O fenómeno El Niño já está ativo no Pacífico, confirmou hoje a Administração Nacional Oceânica e Atmosférica (NOAA). O anúncio foi feito pelo Centro de Previsão Climática dos EUA, nesta quinta-feira. A NOAA aponta que as condições se intensificarão no Outono no Hemisfério Norte, com impacto ao longo do inverno 2026-27.

Segundo o organismo, o El Niño desenvolveu-se ao longo do último mês, acompanhando temperaturas oceânicas elevadas.
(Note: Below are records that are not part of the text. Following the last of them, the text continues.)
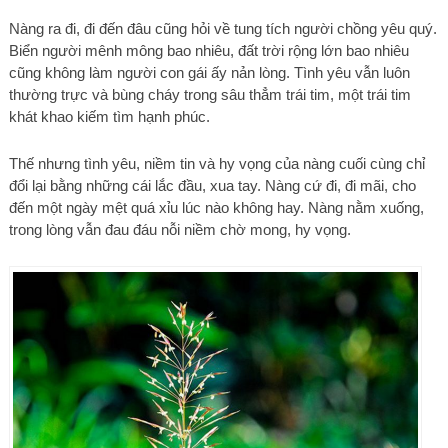
Nàng ra đi, đi đến đâu cũng hỏi về tung tích người chồng yêu quý.
Biển người mênh mông bao nhiêu, đất trời rộng lớn bao nhiêu
cũng không làm người con gái ấy nản lòng. Tình yêu vẫn luôn
thường trực và bùng cháy trong sâu thẳm trái tim, một trái tim
khát khao kiếm tìm hạnh phúc.
Thế nhưng tình yêu, niềm tin và hy vọng của nàng cuối cùng chỉ
đổi lại bằng những cái lắc đầu, xua tay. Nàng cứ đi, đi mãi, cho
đến một ngày mệt quá xỉu lúc nào không hay. Nàng nằm xuống,
trong lòng vẫn đau đáu nỗi niềm chờ mong, hy vọng.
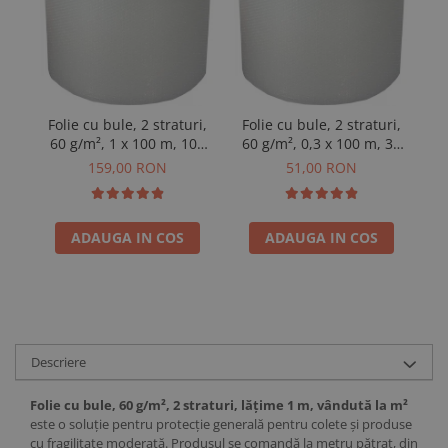
Folie cu bule, 2 straturi,
Folie cu bule, 2 straturi,
Fo
60 g/m², 1 x 100 m, 100
60 g/m², 0,3 x 100 m, 30
6
m²
m²
159,00 RON
51,00 RON
ADAUGA IN COS
ADAUGA IN COS
Descriere
Folie cu bule, 60 g/m², 2 straturi, lățime 1 m, vândută la m²
este o soluție pentru protecție generală pentru colete și produse
cu fragilitate moderată. Produsul se comandă la metru pătrat, din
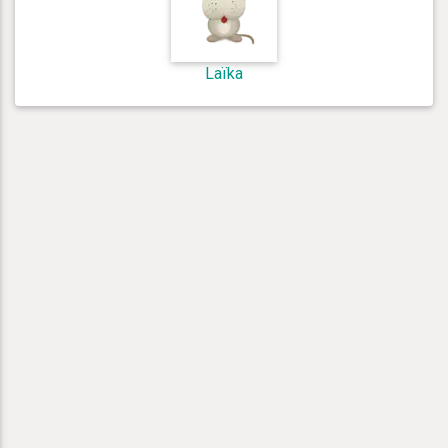
Laïka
A previsão indica que o fenómeno esteja entre os mais fortes já registados desde 1950, caso se confirme a intensificação até ao inverno.

A NOAA explica que a elevação das temperaturas da superfície do mar e a expansão de ventos de Oeste no Pacífico favorecem o endurecimento do El Niño. A previsibilidade aponta para uma probabilidade de 63% de temperaturas oceânicas ultrapassarem os 2 °C na região monitorizada entre novembro e janeiro.

Se esse limiar for ultrapassado, o evento pode ser classificado como El Niño muito forte, com potencias impactos a nível global. O comité tecnológico realça que, mesmo assim, os efeitos variam conforme a região.

Impactos esperados no Pacífico e além marcam a análise. Especialistas indicam que o El Niño deverá afetar a precipitação, sobretudo no Sudeste Asiático e na Índia, com meses de chuva abaixo do normal em alguns territórios.

A monção indiana, que representa quase 70% da precipitação anual, pode sofrer reduções, afetando a produção agrícola de arroz, algodão e soja, entre outros setores. Agricultores locais já ajustam planos para mitigar perdas.

Enquanto isso, agricultores indonésios antecipam o calendário de plantação para enfrentar uma possível seca prolongada. O Governo da Malásia também informou que as colheitas poderão recuar entre 8% e 10% este ano, devido ao El Niño.

Em relação aos Estados Unidos, os meteorologistas destacam que a temporada de furacões, iniciada a 1 de junho, deverá ser menos intensa, mas não isenta de eventos fortes. A NOAA alerta para a possibilidade de tempestades significativas, mesmo num cenário de menor atividade.

A NOAA reforça que eventos El Niño, sobretudo os mais fortes, não produzem impactos idênticos em todos os locais. O organismo mantém a monitorização contínua e atualizações regulares à medida que a estação avança. Esta notícia é da Reuters.